Enfin, la recherche démontre que les effets des sanctions commerciales sur les marchés du travail touchent le plus durement les membres les plus pauvres de la société. Les personnes peu instruites sont plus susceptibles d’être contraintes de travailler dans le secteur informel lorsqu’un déclin du commerce international les prive de leur ancien emploi. Cette dimension doit être davantage prise en compte et faire l’objet d’une action.
Lutter contre la corruption et le refus de payer des impôts
La corruption compromet considérablement le développement des pays du Sud. Selon un récent article de journal, quelque 5 à 10 % de l’aide de la Banque mondiale sont versés sur des comptes financiers dans des paradis fiscaux offshore lors du décaissement.

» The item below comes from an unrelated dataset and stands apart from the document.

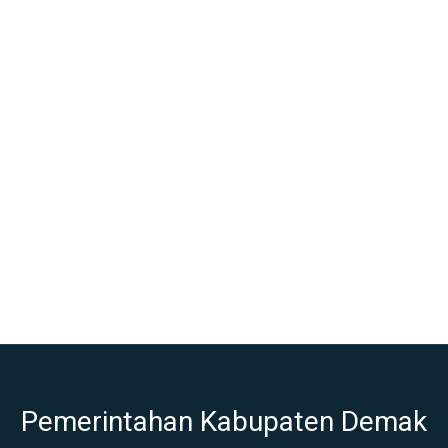
Pemerintahan Kabupaten Demak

Des mécanismes de contrôle renforcés sont nécessaires pour empêcher les élites locales de détourner ces fonds vers les paradis fiscaux.
Il est également essentiel que les gouvernements prennent en compte l’impact de l’aide internationale sur le moral fiscal – c’est-à-dire la volonté des citoyen(ne)s de payer des impôts – dans le pays bénéficiaire. Par exemple, la recherche montre que lorsque les gouvernements donnent la priorité aux projets qui renforcent les capacités de l’État, le moral fiscal des citoyens s’améliore – et davantage que lorsque les fonds sont consacrés à d’autres types de projets. Le moral s’améliore également lorsque les fonds proviennent de donateurs multilatéraux, plutôt que de flux financiers non déclarés.

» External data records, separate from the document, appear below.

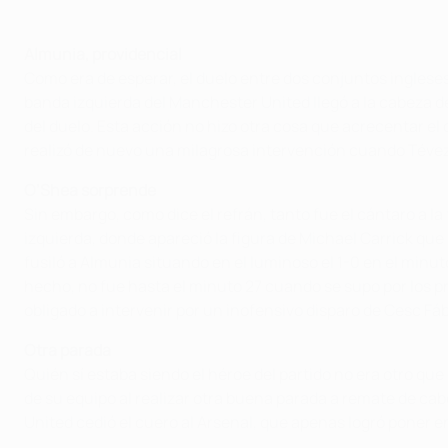
Almunia, providencial
Como era de esperar, el duelo entre dos conjuntos ingleses 
banda izquierda del Manchester United llegó a la cabeza 
del duelo. Esta acción no hizo otra cosa que acrecentar el 
realizó de nuevo una milagrosa intervención cuando Tévez 
O’Shea sorprende
Sin embargo, como dice el refrán, tanto fue el cántaro a l
izquierda, donde apareció la figura de Michael Carrick que
fusiló a Almunia situando en el luminoso el 1-0 en el minut
hecho, no fue hasta el minuto 27 cuando se supo por los pr
obligado a intervenir por un inofensivo disparo de Cesc Fá
Otra parada
Quién sí estaba siendo el héroe del partido no era otro qu
de su equipo al realizar otra buena parada a remate de cab
United cedió el cuero al Arsenal, que apenas logró poner en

En mettant en œuvre ces mesures, les partenaires du développement peuvent utiliser l’aide internationale de manière plus efficace, en veillant à ce qu’elle ait l’impact escompté.
Détecter les richesses cachées et atténuer les FFI : évaluations des politiques
Beaucoup de gouvernements ont pris des mesures pour détecter les richesses cachées et atténuer l’évasion fiscale. Plusieurs documents publiés par l’UNU-WIDER portent sur l’efficacité de l’augmentation du prix fiscal de l’envoi de dividendes dans les paradis fiscaux pour éliminer la propriété anonyme, sur les amnisties fiscales et sur les règles de divulgation obligatoire des transactions.
Il en ressort un large éventail d’implications politiques. Tout d’abord, les politiques qui augmentent le coût fiscal de l’envoi de dividendes dans les paradis fiscaux induisent une nette augmentation des déclarations nationales, même si elles ne sont mises en place que par un seul pays. En d’autres termes, elles encouragent les personnes ayant des liens financiers avec les paradis fiscaux à déclarer des revenus du capital supplémentaires dans leur déclaration de revenus. En conséquence, ces personnes paient un taux d’imposition sur le revenu plus élevé.
Deuxièmement, les politiques de transparence en matière de propriété immobilière sont efficaces pour lutter contre l’évasion fiscale. Ceci à condition que les exigences en matière de déclaration aboutissent à une base de données publique soumise à l’examen des citoyens et qu’elles s’accompagnent d’une forte capacité d’application.
Troisièmement, les amnisties fiscales peuvent accroître la richesse totale déclarée et les recettes fiscales. Quatrièmement, les règles de divulgation obligatoire impliquant des intermédiaires augmentent effectivement les dépôts.
Les États doivent disposer des capacités nécessaires pour mettre en œuvre ces politiques, mais celles-ci semblent efficaces. Cela souligne la nécessité pour la coopération au développement de se concentrer sur le renforcement des capacités de l’État, y compris le soutien à la lutte contre le secret financier.
Ces mesures politiques fournissent un cadre utile pour s’attaquer à la FFI et, par la suite, pour accroître les recettes nationales des entreprises. La mise en œuvre de ces mesures contribuera à un système fiscal international plus équitable et plus transparent, qui favorisera aussi le développement durable.